We appreciate hearing from readers and, as a human being in a judgement-call industry, I don't expect inbox feedback to come with rose petals and candlelight.
Sure enough, on Monday a reader asked us to put less emphasis on arrest or court reporting and focus more on entrepreneurs and neighbors helping neighbors. It's harder to snoop around the community and "find people doing something right," he told me.
He was unhappy with the DCN issue a week ago, which featured two drug busts, coverage of the multiple crashes from the Feb. 12 white-out conditions (a "weather story" he called it) and coverage of state Democratic chair Troy Price's decision to step down after the chaotic Iowa Caucus tabulation process. He said the court updates left residents and visitors alike with the impression that the Iowa Great Lakes is an "unsafe, crime-ridden community."

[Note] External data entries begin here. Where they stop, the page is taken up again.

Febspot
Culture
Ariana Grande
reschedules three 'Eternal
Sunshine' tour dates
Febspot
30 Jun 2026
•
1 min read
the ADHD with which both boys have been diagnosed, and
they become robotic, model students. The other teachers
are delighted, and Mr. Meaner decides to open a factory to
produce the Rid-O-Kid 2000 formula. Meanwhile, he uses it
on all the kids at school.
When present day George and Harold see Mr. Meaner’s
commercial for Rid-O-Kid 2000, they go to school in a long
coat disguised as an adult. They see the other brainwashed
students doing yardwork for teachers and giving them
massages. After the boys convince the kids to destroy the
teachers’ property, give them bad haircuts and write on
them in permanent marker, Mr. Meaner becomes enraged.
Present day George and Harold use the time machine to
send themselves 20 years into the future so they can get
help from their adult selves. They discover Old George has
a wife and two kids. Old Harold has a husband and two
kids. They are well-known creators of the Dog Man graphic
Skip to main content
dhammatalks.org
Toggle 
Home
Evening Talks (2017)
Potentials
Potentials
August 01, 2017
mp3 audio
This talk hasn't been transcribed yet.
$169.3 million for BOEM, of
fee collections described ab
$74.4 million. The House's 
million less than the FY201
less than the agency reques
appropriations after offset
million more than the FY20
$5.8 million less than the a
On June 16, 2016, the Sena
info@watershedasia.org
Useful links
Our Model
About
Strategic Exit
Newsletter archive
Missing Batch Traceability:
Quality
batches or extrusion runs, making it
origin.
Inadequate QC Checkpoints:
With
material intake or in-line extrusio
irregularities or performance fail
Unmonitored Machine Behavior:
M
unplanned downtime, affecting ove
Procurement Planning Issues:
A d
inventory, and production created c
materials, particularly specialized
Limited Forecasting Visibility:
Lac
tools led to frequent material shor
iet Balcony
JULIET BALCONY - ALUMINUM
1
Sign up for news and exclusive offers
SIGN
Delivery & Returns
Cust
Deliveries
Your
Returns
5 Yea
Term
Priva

Of course his comments gave me pause, so I looked at a few previous front pages to see if our story decisions needed calibration. Maybe you can help:
The week before the issue in question, we had coverage of a partial caucus recanvass (including a Dickinson County precinct), a story about our hospital CEO attending the State of the Union address, a preview of an upcoming beekeeping workshop and a story about flavored vaping cartridge regulations going into effect — plus a story about our placement among the best weekly newspapers at the state newspaper convention (51 weeks of no bragging, I promise — it's a single-week indulgence every February).
The week before that, the content was closer to 50/50 with the Iowa Caucus results and confusion (in the first issue after the caucus), Spirit Lake Polaris gaining paint operations from Spearfish, South Daktoa, and yes, two court cases.
The week before that, a caucus preview and the 2020 Okoboji Summer Theatre season line-up took up 75 percent of our front page. An Arnolds Park man was found to have been transporting a pipe bomb in southern Iowa so, again, some bad news there.
The week before that, no bad news on the front: Mayor Pete Buttigieg visited and we had three Winter Games preview stories.
And that doesn't include the guts of the newspaper, which are stuffed with community items from library news to soup and pie suppers. Even obituaries are a service to the families.
It also doesn't count an entire sports section. Win-or-lose, coverage there celebrates the efforts of our area athletes week-in, week-out.
I think if you took past issues of our newspaper and marked all "good" news with a pink highlighter and used a yellow highlighter for the "bad" news, you would see a very pink paper in totality and a predominantly pink front page most weeks. And, as for the soup and pie suppers I mentioned? They really should be ads, but they often get in as news briefs because they benefit the community. (But please consider an ad, too.)
We're happy to work on positive features, but we're also not a newsletter. We're a newspaper.
News is the very best of us and, unfortunately, the very worst of us.
I've told the newsroom we have think with a Hy-Vee deli approach, where you pick your entree and two sides. All meat and starch is going to weigh you down, but a to-go container filled with fluffy marshmallow salad isn't a satisfying meal either. We're not flawless. There are weeks when you'll walk right past the deli counter.
But over the course of a year, we hope we give you plenty to chew on.